Realtime Glasses-Free 3D Display with Seamless Ultrawide Viewing Range using Deep Learning

The pursuit of glasses-free three-dimensional (3D) displays represents an ultimate vision in display technology that could revolutionize human interaction with digital content. While near-eye solutions have shown promise at centimeter scales, scaling up to natural viewing circumstances (like desktop-monitor sizes) remains physically impossible due to the fundamental limitations of confined space-bandwidth product (SBP) in modern optical systems. Existing automultiscopic approaches attempt to address this challenge by trading viewing angles for larger imaging size, but under the limited SBP must compromise between broadish yet discrete effectual viewpoints, or continuous but restricted viewing zone.

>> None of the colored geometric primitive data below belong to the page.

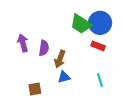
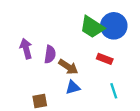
red rectangle: (98, 46) -> (105, 59), moved
brown arrow: (60, 59) -> (68, 67), turned -78

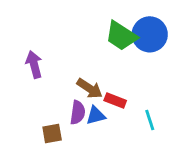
purple semicircle: (50, 54) -> (78, 112), moved
red rectangle: (105, 59) -> (115, 100), moved

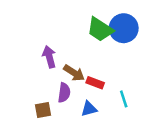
purple arrow: (34, 64) -> (49, 57), moved
blue triangle: (96, 115) -> (89, 109), moved

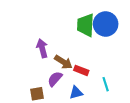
green trapezoid: (100, 29) -> (86, 25), turned 60
purple semicircle: (64, 93) -> (55, 79), turned -147

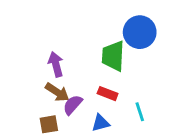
green trapezoid: (86, 25) -> (113, 56), moved
brown arrow: (63, 62) -> (57, 92), moved

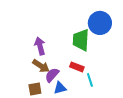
cyan line: (140, 112) -> (90, 80), moved
blue triangle: (101, 123) -> (60, 88), moved

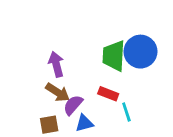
blue circle: (100, 23) -> (140, 52), moved

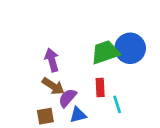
green trapezoid: (114, 56) -> (105, 52), turned 68
red rectangle: (108, 94) -> (100, 87), turned 66

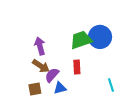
cyan line: (117, 104) -> (111, 85), moved

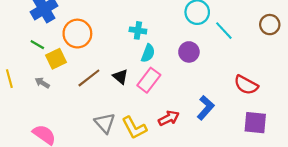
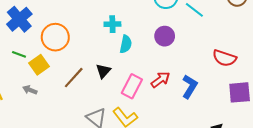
black triangle: (120, 77) -> (103, 71), turned 42
pink rectangle: (149, 80) -> (132, 86), moved
red arrow: (169, 118) -> (160, 80), moved

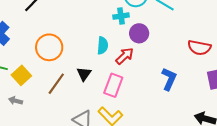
cyan cross: (112, 24) -> (121, 16), moved
orange circle: (55, 37) -> (49, 47), moved
red arrow: (160, 80) -> (125, 56), moved

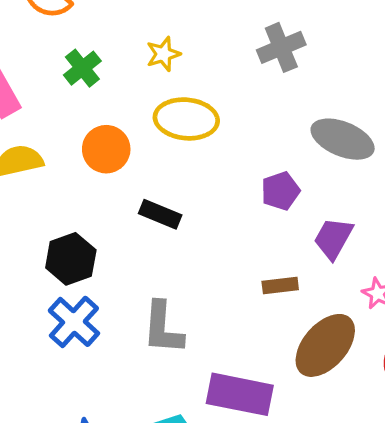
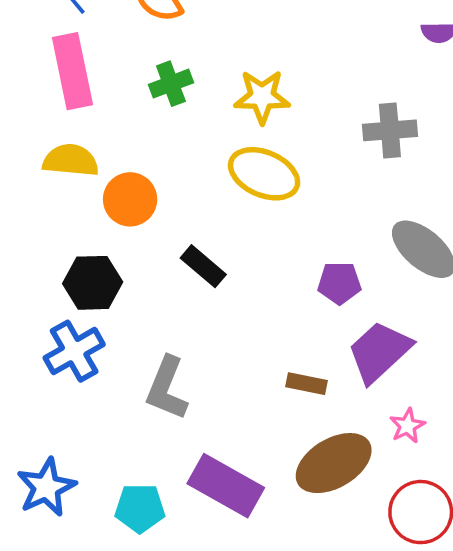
yellow star: (163, 54) -> (262, 97), size x1.4
orange circle: (106, 149) -> (130, 199), moved
purple trapezoid: (333, 238) -> (379, 352), size x1.4

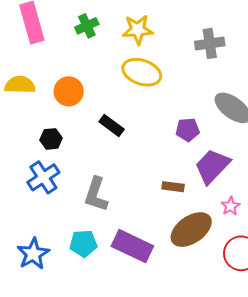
yellow semicircle: (71, 160) -> (20, 85), moved
black hexagon: (93, 283) -> (51, 139), size x0.7
cyan pentagon: (140, 508) -> (83, 243), moved

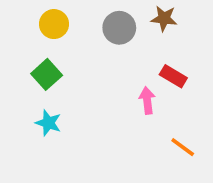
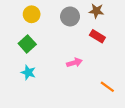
red rectangle: (173, 76) -> (97, 36), moved
pink arrow: (147, 100) -> (74, 63), moved, turned 80

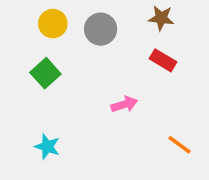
gray circle: (70, 16) -> (101, 29), moved
cyan star: (28, 72) -> (47, 147), moved

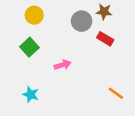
gray circle: (101, 29) -> (82, 21), moved
pink arrow: (124, 104) -> (63, 65), moved

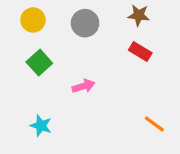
yellow circle: (34, 15) -> (33, 20), moved
gray circle: (82, 21) -> (85, 23), moved

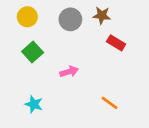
brown star: (139, 15) -> (102, 15), moved
orange line: (154, 124) -> (110, 103), moved

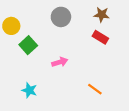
brown star: (102, 15) -> (102, 15), moved
yellow circle: (27, 17) -> (11, 26), moved

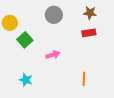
red rectangle: (100, 37) -> (89, 33), turned -40
orange line: (95, 89) -> (84, 79), turned 56

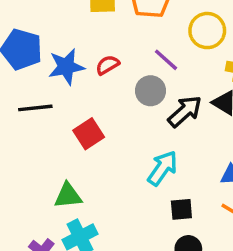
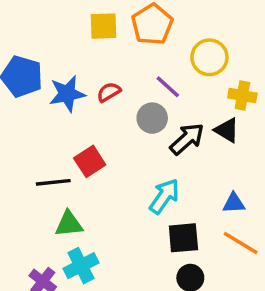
black line: (35, 108) -> (53, 182), moved
black square: (181, 209) -> (183, 238), size x1.4

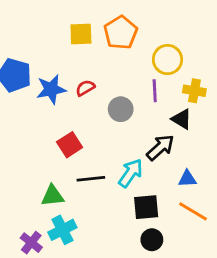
purple line: (168, 87) -> (155, 91), moved, turned 45
black arrow: (187, 139) -> (160, 148), moved
black line: (53, 182) -> (91, 179), moved

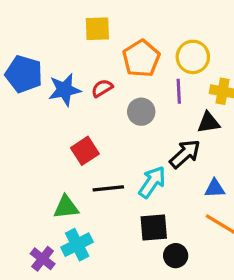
orange pentagon: (121, 33) -> (141, 58), moved
black triangle: (182, 119) -> (208, 123), turned -40
black square: (146, 207) -> (154, 227), moved

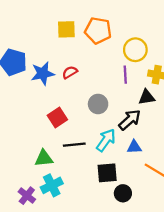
orange pentagon: (141, 58) -> (98, 31), moved, turned -30
gray circle: (141, 112) -> (98, 104), moved
blue triangle: (215, 188) -> (134, 147), moved

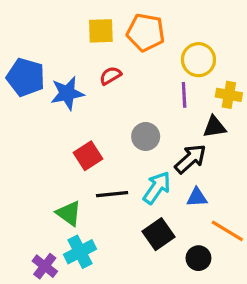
red semicircle: (70, 72) -> (110, 76), moved
green triangle: (44, 158) -> (69, 213), turned 42
black square: (107, 173) -> (158, 234), turned -30
black circle: (123, 193) -> (198, 258), moved

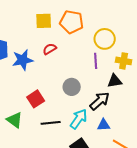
green triangle: (69, 213) -> (15, 120), moved

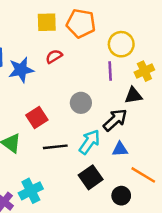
yellow cross: (124, 61) -> (144, 71), turned -35

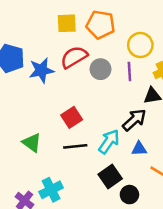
red semicircle: (54, 56) -> (74, 57), size x1.6
gray circle: (81, 103) -> (101, 69), moved
red square: (37, 117) -> (72, 117), moved
black circle: (121, 196) -> (129, 195), moved

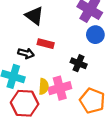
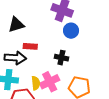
black triangle: (34, 16) -> (16, 25), turned -42
black arrow: (26, 53) -> (15, 58), size x1.5

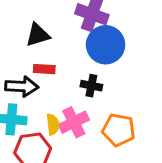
black triangle: (16, 25) -> (38, 35), moved
blue circle: (71, 31) -> (106, 45), size x1.6

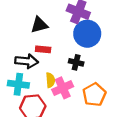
yellow semicircle: (53, 124) -> (50, 80), moved
orange pentagon: (119, 130) -> (94, 95), turned 30

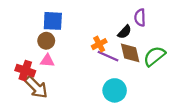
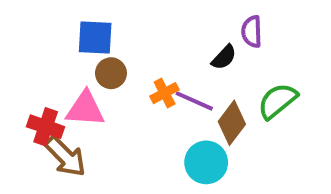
brown circle: (46, 41) -> (111, 73), moved
orange cross: (99, 44) -> (165, 93), moved
brown diamond: (130, 53) -> (232, 123), moved, turned 50
pink triangle: (47, 61) -> (85, 109), size x1.5

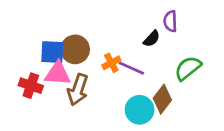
blue square: (95, 38) -> (52, 52), moved
brown circle: (111, 73) -> (75, 49), size x1.4
brown diamond: (232, 123) -> (162, 99), moved
brown arrow: (65, 156) -> (78, 90), moved, turned 64

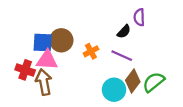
purple line: (131, 68) -> (122, 56), moved
green semicircle: (188, 68) -> (154, 82), moved
brown arrow: (78, 90) -> (44, 82), moved, turned 150

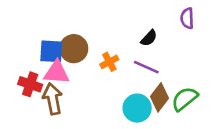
purple semicircle: (139, 17) -> (187, 18), moved

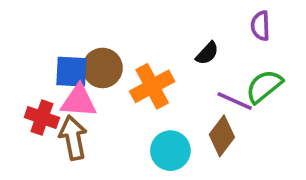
orange cross: (109, 62) -> (152, 86), size x1.6
purple line: (146, 67) -> (235, 101), moved
green semicircle: (185, 99) -> (264, 86), moved
cyan circle: (137, 108) -> (170, 151), moved

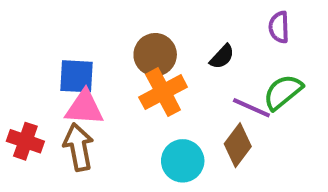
brown circle: (102, 68) -> (155, 55), moved
red cross: (42, 118) -> (25, 141), moved

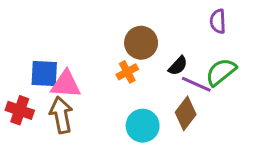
brown circle: (155, 55) -> (141, 43), moved
black semicircle: (222, 57) -> (178, 66), moved
blue square: (77, 76) -> (44, 73), moved
orange cross: (163, 92) -> (127, 72), size x0.6

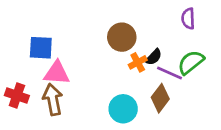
orange cross: (127, 72) -> (138, 62), moved
blue square: (44, 73) -> (41, 48), moved

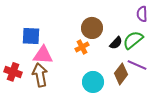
orange cross: (138, 62) -> (82, 47), moved
green semicircle: (191, 62) -> (133, 40), moved
purple line: (170, 73) -> (137, 65), moved

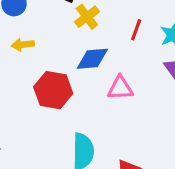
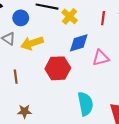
yellow arrow: (23, 45) -> (32, 43), size x1.5

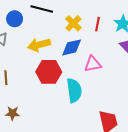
yellow cross: (70, 16) -> (73, 23), moved
yellow arrow: (32, 43) -> (39, 45), moved
cyan semicircle: (85, 104) -> (74, 90), moved

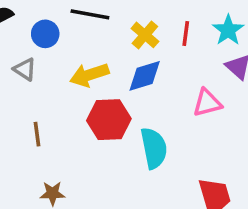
pink triangle: (93, 64) -> (207, 103), moved

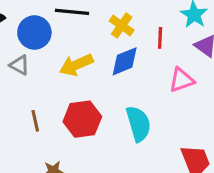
red line: (186, 33) -> (160, 38), moved
blue circle: (45, 34) -> (34, 33), size x1.4
red hexagon: (109, 120) -> (82, 119), moved

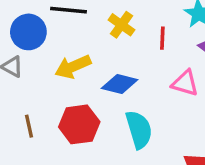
blue diamond: (125, 61) -> (120, 84), moved, turned 36
pink triangle: (181, 80) -> (185, 83), turned 36

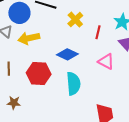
yellow arrow: (73, 67) -> (29, 38), moved

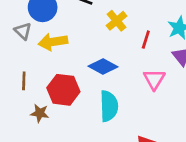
pink triangle: (106, 61) -> (154, 79), turned 30
brown star: (14, 103) -> (40, 113), moved

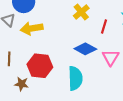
blue diamond: (103, 67) -> (85, 49), moved

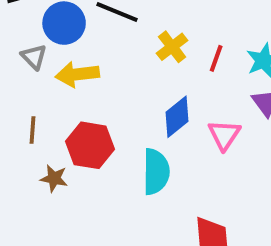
red line: (104, 27) -> (216, 58), moved
blue diamond: (85, 49) -> (177, 117), turned -70

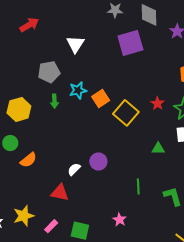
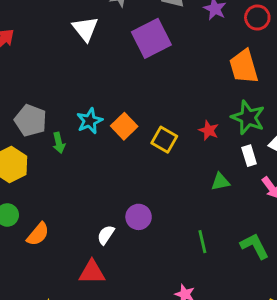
white triangle: (75, 44) -> (85, 29), moved
gray pentagon: (49, 72) -> (31, 120), moved, turned -30
red star: (157, 103) -> (209, 130), moved
yellow square: (126, 113) -> (164, 140), size x0.7

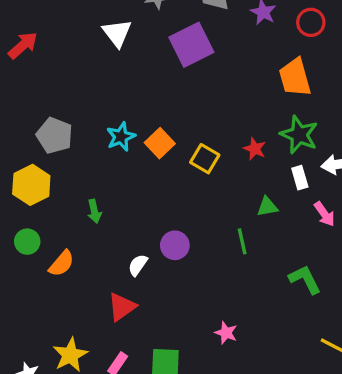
green arrow: (59, 143) -> (94, 211), moved
green line: (202, 242) -> (242, 241), moved
red triangle: (92, 272) -> (122, 307), turned -36

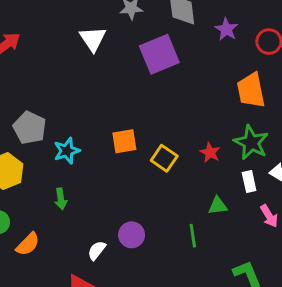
cyan star: (121, 137) -> (67, 151), moved
orange square: (160, 143) -> (124, 141), turned 30

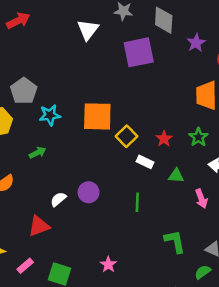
orange square: (124, 141) -> (97, 116), size x1.5
green star: (251, 143) -> (198, 137), size x0.7
white rectangle: (249, 181) -> (145, 162), moved, turned -63
green arrow: (61, 199) -> (38, 153), turned -119
green triangle: (218, 206) -> (176, 176), moved

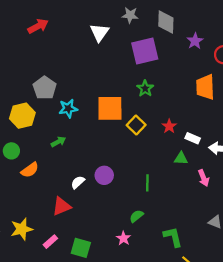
green star: (198, 137) -> (145, 88), moved
white rectangle: (145, 162) -> (193, 138), moved
green L-shape: (175, 242) -> (173, 237), moved
green semicircle: (203, 272) -> (136, 216), moved

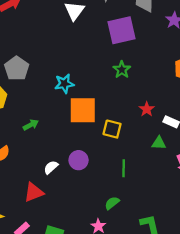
cyan star: (68, 108) -> (64, 84), moved
orange square: (110, 108) -> (83, 110), moved
yellow square: (136, 125) -> (112, 129), moved, turned -30

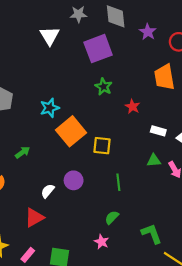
red star: (147, 109) -> (133, 107), moved
orange square: (83, 110) -> (71, 131), turned -32
green triangle: (159, 143) -> (154, 160), moved

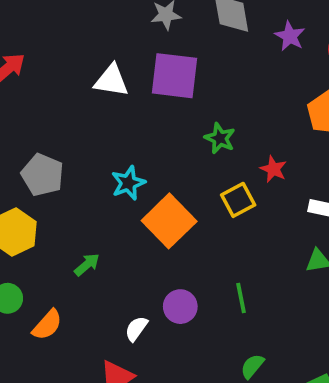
white triangle: (50, 36) -> (111, 81), moved, turned -45
purple square: (98, 49) -> (174, 76), moved, turned 32
yellow square: (102, 146) -> (238, 200), moved, turned -30
green line: (118, 182) -> (241, 298), moved

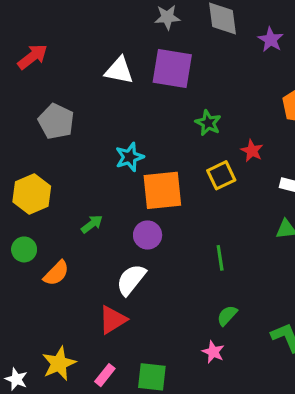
gray pentagon: (42, 175) -> (56, 121), moved
orange square: (169, 221) -> (162, 190), turned 36
purple circle: (180, 307) -> (148, 235), moved
white semicircle: (136, 329) -> (131, 280), size x1.5

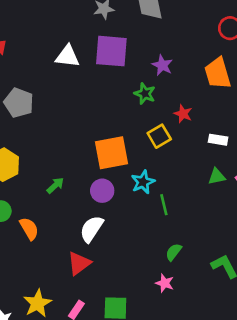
purple star: (271, 40) -> (162, 65), moved
cyan star: (130, 157) -> (143, 182), moved
orange semicircle: (56, 273) -> (29, 229), turned -70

The limited SBP has made the display with both large scale and wide angle unattainable for over 50 years. Here we present EyeReal, the first artificial-intelligence-based method that maximally harness the constrained SBP to achieve true glasses-free 3D display over seamless ultrawide natural viewing ranges. The proposed neural network approach physically incorporates ocular geometric encoding and structured optical loss functions, enabling accurate but rapid computation of any-view optimal light field with physical-depth interpretability. Through extensive experimental validations, EyeReal demonstrates unprecedented 3D display with seamless viewing angles exceeding 100 degrees with complete parallax types (horizontal, vertical, radial, continuous, and focal) and no vergence-accommodation conflict, a combination previously thought impossible. This is maintained at high frame rates (over 50 hertz) with 1920×1080 resolutions on consumer hardware. This breakthrough establishes a potential foundation for next-generation consumer-grade 3D displays, opening new horizons across education, design, virtual interaction.